Worldbuilding thoughts (part 1)
WHY is Gamora? - Drax the Destroyer
After you decide on your main idea, you have to develop its setting. This is where worldbuilding comes in.
If your premise doesn't already dictate it, you'll likely start by picking a genre. Like pretty much anything I'll tell you, this is not a rule set in stone. You don't have to pick one and stick with it come hell or high water. There are many examples of stories that have crossed genre boundaries successfully and as a creative you should never let yourself be pigeon-holed. Still, committing to a genre can provide you with useful examples of how to structure your writing. It also gives you an insight into reader expectations, which you can then use to further tune your story.

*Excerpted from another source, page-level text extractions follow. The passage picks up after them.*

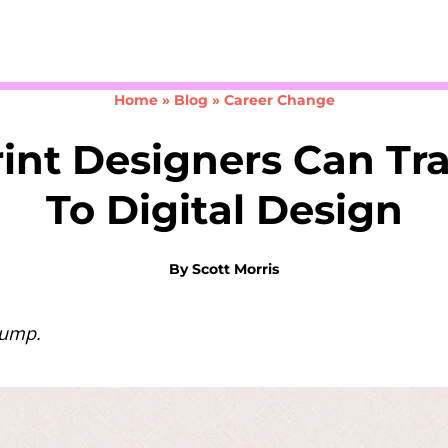
Take the 3-minute quiz
Home
»
Blog
»
Career Change
int Designers Can Tra
To Digital Design
By
Scott Morris
jump.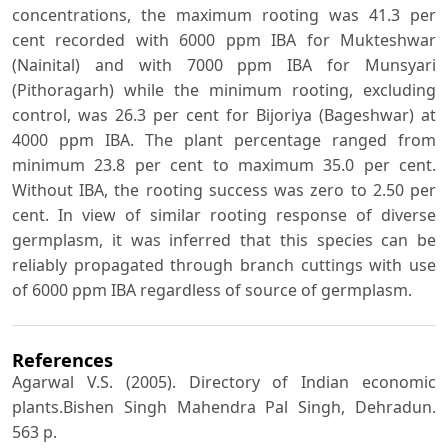
concentrations, the maximum rooting was 41.3 per
cent recorded with 6000 ppm IBA for Mukteshwar
(Nainital) and with 7000 ppm IBA for Munsyari
(Pithoragarh) while the minimum rooting, excluding
control, was 26.3 per cent for Bijoriya (Bageshwar) at
4000 ppm IBA. The plant percentage ranged from
minimum 23.8 per cent to maximum 35.0 per cent.
Without IBA, the rooting success was zero to 2.50 per
cent. In view of similar rooting response of diverse
germplasm, it was inferred that this species can be
reliably propagated through branch cuttings with use
of 6000 ppm IBA regardless of source of germplasm.
References
Agarwal V.S. (2005). Directory of Indian economic
plants.Bishen Singh Mahendra Pal Singh, Dehradun.
563 p.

Typically, if you're writing to a subset of science fiction or fantasy, as I'm doing, your next step will be to come up with an environment for the story to play out in. Again, you don't have to. You can just stay on our current piece of galactic real estate, but authors often want to go beyond. The thing about worldbuilding is that it can be a bit of a trap that can easily take up all of your time. I once followed this (awesome) playlist to build a world for a story. At one point, I got stuck and almost abandoned the entire project altogether, because I felt I couldn't start writing until I'd finished the world. Nothing was physically stopping me from writing, but the worldbuilding, not the story, had become the goal.
The 5 Ws
To avoid situations like that in new projects, I now use a different approach to get the core of a world running and then build on that through storytelling, instead of trying to deliver a full-grown world and then add the story in. I call it.. well, it's right in that header. Basically, I have five questions which, when answered, should give me enough to work with.

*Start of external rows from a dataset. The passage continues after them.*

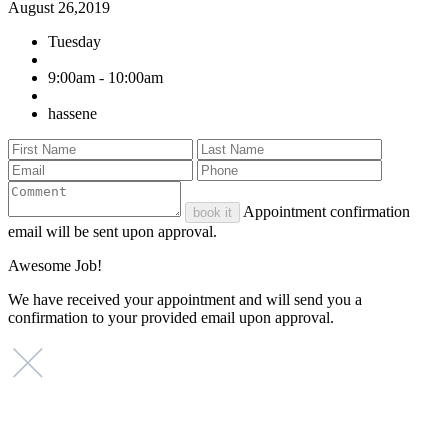
August 26,2019
Tuesday
9:00am - 10:00am
hassene
Appointment confirmation
book it
email will be sent upon approval.
Awesome Job!
We have received your appointment and will send you a
confirmation to your provided email upon approval.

The first two Ws are What and Who. These boil down to what happens in the story and who does it happen to? Both should already have received some sort of answer in your inspiration phase, but you can expand on it here. What's the technology level of a place? What roles do your characters have in it? We're thinking broad strokes here, don't go too deep.
Then there is Where. Where is mostly concerned with geography. You don't have to produce a fully detailed map of your world. You just want to have some idea about the key places and their relative positions. This way you avoid situations where your characters travel 5 hours south to get to a new place and then, in the next chapter, 2 days west to get back.

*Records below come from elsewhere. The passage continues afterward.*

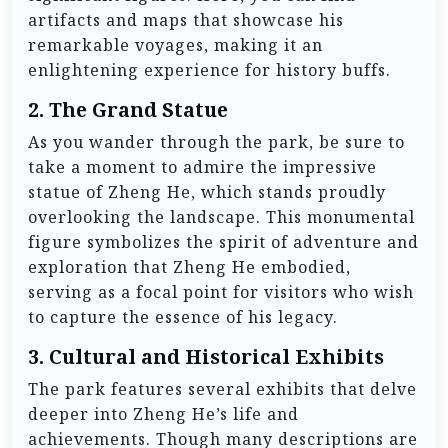
artifacts and maps that showcase his
remarkable voyages, making it an
enlightening experience for history buffs.
2.
The Grand Statue
As you wander through the park, be sure to
take a moment to admire the impressive
statue of Zheng He, which stands proudly
overlooking the landscape. This monumental
figure symbolizes the spirit of adventure and
exploration that Zheng He embodied,
serving as a focal point for visitors who wish
to capture the essence of his legacy.
3.
Cultural and Historical Exhibits
The park features several exhibits that delve
deeper into Zheng He’s life and
achievements. Though many descriptions are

When is similar, but deals with the relative positions of events in time. For example, my story starts several years after a war that some of the party fought in. Now if the war was 10 years ago and your characters are 16 at the time of writing.. well, it could provide the reader with a damning fact about your world and its views on child soldiers. But it could also mean you just messed up the timeline and that's what we're trying to avoid here.
The last W is Why. This differs from what, as it's not "Why are things happening?" Rather, it is why should the reader care? What makes this world interesting? Again, we want a few points about what makes it special, not an entire treatise.
Using the above, you should end up with a bare bones, but functional framework to hang the rest of your story on. You're neither trying to write the Encyclopedia Britannica of your world, nor info dump on your reader. Rather, you're trying to maintain your focus, while preventing the reader from going "Hey, wait-a-minute..", because that breaks immersion.
After answering these, you can start filling in the rest of the details through your writing. For some examples of how others approach above process, I would be remiss not to mention that a new issue of Worldbuilding Magazine came out only two days ago. Just in time for the holidays!